Greater brand transparency and traceability is another key pet food trend that is thankfully coming to the fore in this new age of brand transparency. In Pawfect’s case, we’re especially proud of our authentic Himalayan chhurpi cheese product range, which as the name suggests, is made up in the mountains, at high-altitude using the milk of antibiotic free herds who roam pesticide-free mountain pastures. Imagine our frustration therefore at the dearth of so-called Himalayan chhurpi cheese that is actually made in industrial estates in the very heart of Europe and North America. Why is that an issue? Well, to our way of thinking, our honestly branded chhurpi range is not only protecting the livelihoods of traditional herdsmen. It’s also preserving traditional food making skills that were first established centuries ago.
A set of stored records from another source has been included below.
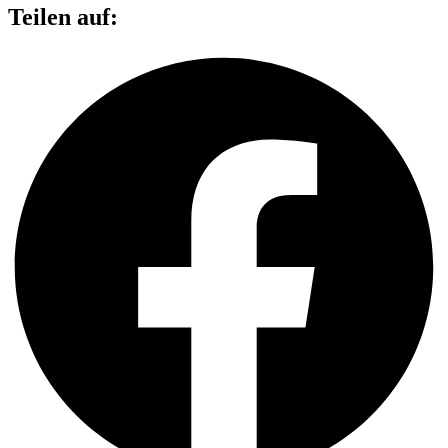
Teilen auf:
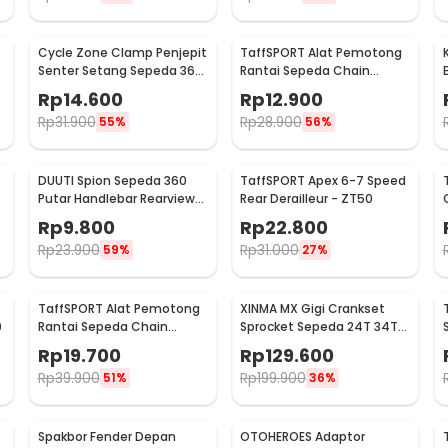
Cycle Zone Clamp Penjepit
TaffSPORT Alat Pemotong
Senter Setang Sepeda 360
Rantai Sepeda Chain
Derajat - ZH1035
Breaker - JLQ-01
Rp
14.600
Rp
12.900
Rp
31.900
Rp
28.900
55%
56%
DUUTI Spion Sepeda 360
TaffSPORT Apex 6-7 Speed
Putar Handlebar Rearview
Rear Derailleur - ZT50
Mirror Universal 1 PCS -
Rp
9.800
Rp
22.800
LY4437
Rp
23.900
Rp
31.000
59%
27%
TaffSPORT Alat Pemotong
XINMA MX Gigi Crankset
0
Rantai Sepeda Chain
Sprocket Sepeda 24T 34T
Breaker Cutter - TD8591
42T 7/8/9 Speed - TL-82-L
Rp
19.700
Rp
129.600
Rp
39.900
Rp
199.900
51%
36%
Spakbor Fender Depan
OTOHEROES Adaptor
While others focus on high speed, conveyor belt wizardry, we still adhere to the traditional sun drying process of 35 days ensuring the product delivers on its key long-lasting promise. Marrying the traditional art with scientific ways of production and implementing them all in the high altitude has been challenging but immensely satisfying.

Inhouse production

As with so many food and drink categories, a significant proportion of dog food and treats continue to be made by faceless third party producers, who with the best will in the world, have no diehard convictions regarding the various products jiggling down their conveyor belts. That’s why we admire the growing number of one-stop pet food producers like ourselves, such as The Dog Treat Co and Innocent Hound, who insist on retaining total control of their products, be that running production, appointing only the very best staff, and working tirelessly to source only the best available raw materials. Fortunately, today there are lot of dog food companies and start-ups championing honest, transparent product ranges which has to be very good news for the UK’s and globally rapidly increasing dog population.